Most who visit the lowland tropical forest for the first time will be surprised to find that, despite popular documentaries, it appears rather empty. You can walk for hours in the green gloom and not find a single big animal. It makes it all the more rewarding when an encounter finally occurs.
Although you might think that humanity and our relentless expansion is to blame, this is not the case. Early explorers and biologists such as Alexander von Humboldt reported similar stories of waiting and searching long hours for their subjects.
The causes of this phenomenon are many. For example, a large proportion of the animals in the tropical rainforest live their lives in the higher levels of the treetops, where they easily escape our attention. It’s also the case that some species specialize so strongly for a particular type of food that they spread out over vast areas rather than congregating together in well-known spots.
The jungle thus resembles an expensive box of chocolate full of candies, each of which is represented by only one or two pieces. You might enjoy a piece or two each day, but it will be a while before you can indulge again.
If, like Forrest Gump, I were to stick with the box of chocolate metaphor, the rarest chocolates you can come across are apex predators. They have to be very scarce if the forest is to sustain them. In South America, the trio that rules the water, land, and air are the Anaconda, Jaguar, and Harpy Eagle.
Let me take you back to a time 13 years ago when I walked one of the rainforest paths in northeastern Ecuador. A borrowed Nikon D300 camera with a Nikon 105mm f/2.8 macro lens was hanging around my neck at the time. In fact, my own D300 had already involuntarily passed into someone else’s possession.
Mostly, I photographed the small animals of the forest floor or simply contented myself to observe the forest around me. Sometimes that, too, is a welcome change. In the forest understory, I was looking for army ants, but that day, I had no luck.
As I slowly made my way back to camp, suddenly there was the sound of massive wings.

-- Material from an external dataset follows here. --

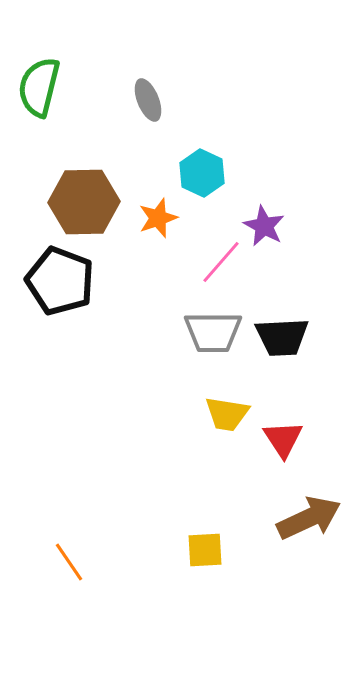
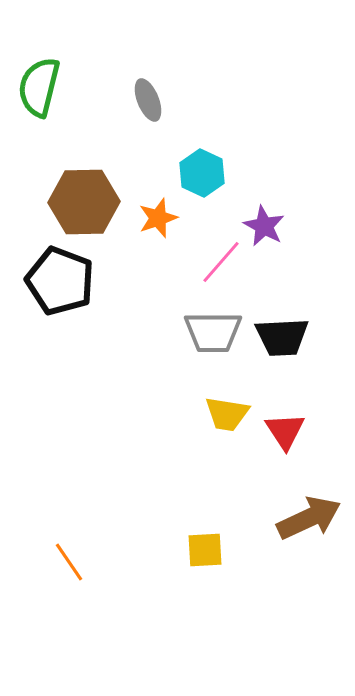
red triangle: moved 2 px right, 8 px up
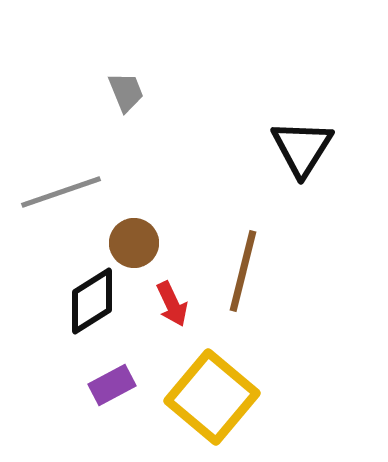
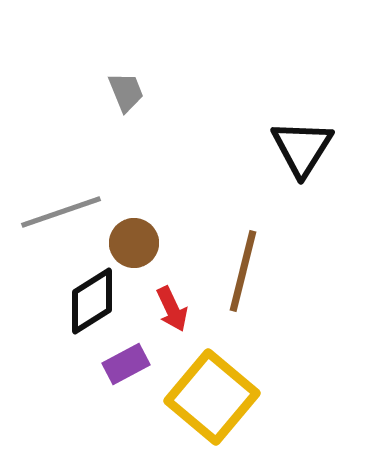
gray line: moved 20 px down
red arrow: moved 5 px down
purple rectangle: moved 14 px right, 21 px up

You don’t hear that sound very often in the rainforest. I turned to follow the sound, and what I saw nearly took my breath away. Not far from me, some fifteen, maybe twenty meters away, a huge raptor perched on a branch. A Crested Eagle!
It was sitting on a branch, looking at me with its piercing gaze and its prey, the Tiger Rat Snake, was hanging from its jaws. Adults of this snake can reach nearly three meters in length. The photo above shows that the eagle decapitated the snake, which is hanging from the branch.
Decapitating a snake sounds brutal, but it’s a fairly common behavior in raptors. One reason may be that decapitation guarantees that the prey is safely dead. Other studies claim that it makes it easier for the young to devour larger prey. So, it’s quite possible that the eagle in the photo is a male on his way to the nest with a snack for his chick.
More than that, I’ll never know, because after a few moments, the eagle took off again with its precious cargo. I was left in the forest, stunned by its majesty. Even after thirteen years since that encounter, the memory of that moment hasn’t faded, and I am still amazed I had time to capture the photograph I share with you above.
Back then, I regretted not having a longer lens on my camera, but today I am glad that I got the snake in the photo, too. In any case, just getting a photo of this bird is one of my highlights as a photographer. The bird identification guide that I use in the field says: “Any day with a Crested Eagle deserves a gold star.” I have nothing to add to that!